Berbanding terbalik dengan kaum elite bangsawan kaya, penduduk setempat dan rakyat jelata sangat mumpuni dalam membuat sandang sendiri. "Keahlian bertenun ditunjukan bangsa Austronesia, mengingat kebanyakan istilah tenun-menenun lahir dari bangsanya," ungkapnya.

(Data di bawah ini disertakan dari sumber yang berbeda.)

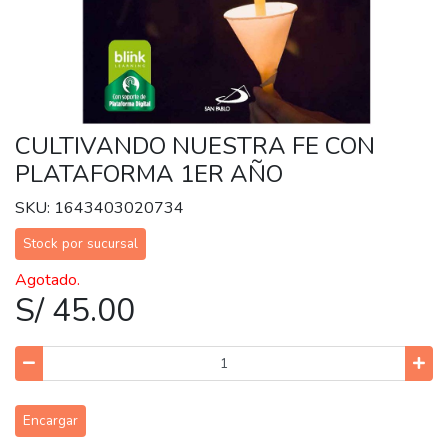
CULTIVANDO NUESTRA FE CON
PLATAFORMA 1ER AÑO
SKU: 1643403020734
Stock por sucursal
Agotado.
S/ 45.00
Encargar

Penduduk setempat mulai menanam serat-serat kayu yang dapat digunakan untuk bahan pembuatan pakaian yang mereka tenun secara mandiri, jauh sebelum abad ke-16. Selain serat kayu, kapas juga merupakan hasil pertanian yang cukup besar di kawasan Asia Tenggara.
Agaknya, kapas sudah diimpor dari Cina sejak awal abad ke-7 di Vietnam, lalu dibudi daya agar terus berkembang di Asia Tenggara. Beberapa hasil panennya digunakan penduduk setempat sebagai bahan utama untuk membuat pakaian.
Baca Juga: Ternyata, Perempuan di Masa Majapahit Lebih Bebas Berekspresi
Selama 1.000 tahun kemudian, kapas mulai menyebar ke beberapa wilayah Asia Tenggara lainnya, bersama dengan benang, sampai ke kawasan Luzon (Filipina) hingga ke Jawa. Diduga, Kamboja melakukan perdagangan hingga ke Jawa pada tahun 1600-an.
Sebagaimana yang terjadi di Malaya (kecuali Kelantan), mereka menanam kapas yang sering gagal panen. Hal itu membuat mereka lebih banyak mengimpor sandang dari Cina dan India.
Setelah sampai hingga ke Jawa dan beberapa wilayah Kepulauan Nusantara lainnya, muncul daerah-daerah yang memanen kapas sebagai komoditas utamanya, seperti Jawa Timur dan Bali.